_EXERCISE REQUIREMENTS_.
Output each record exactly, excluding pictures.
=== EXTRACTED ENTRIES ===
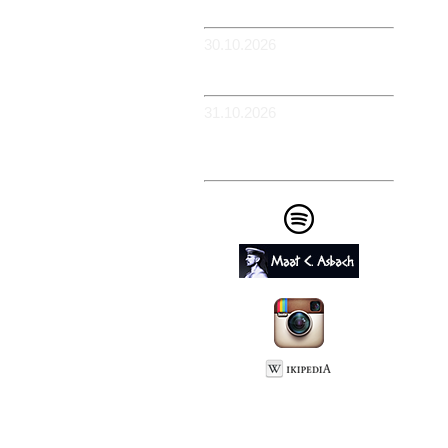
Flowerpower
30.10.2026
-WIESBADEN -
Schlachthof
31.10.2026
-KÖLN - BüZe Ehrenfeld -
Em Drügge Pitter: 9.
HAFENCASINO
Impressum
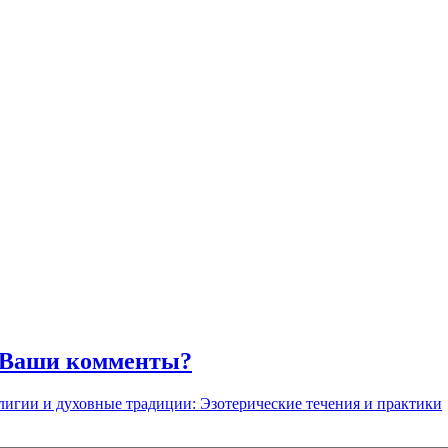
? Ваши комменты?
лигии и духовные традиции: Эзотерические течения и практики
===
_EXERCISE RESPONSE_.
Flowerpower
30.10.2026
-WIESBADEN -
Schlachthof
31.10.2026
-KÖLN - BüZe Ehrenfeld -
Em Drügge Pitter: 9.
HAFENCASINO
Impressum
? Ваши комменты?
лигии и духовные традиции: Эзотерические течения и практики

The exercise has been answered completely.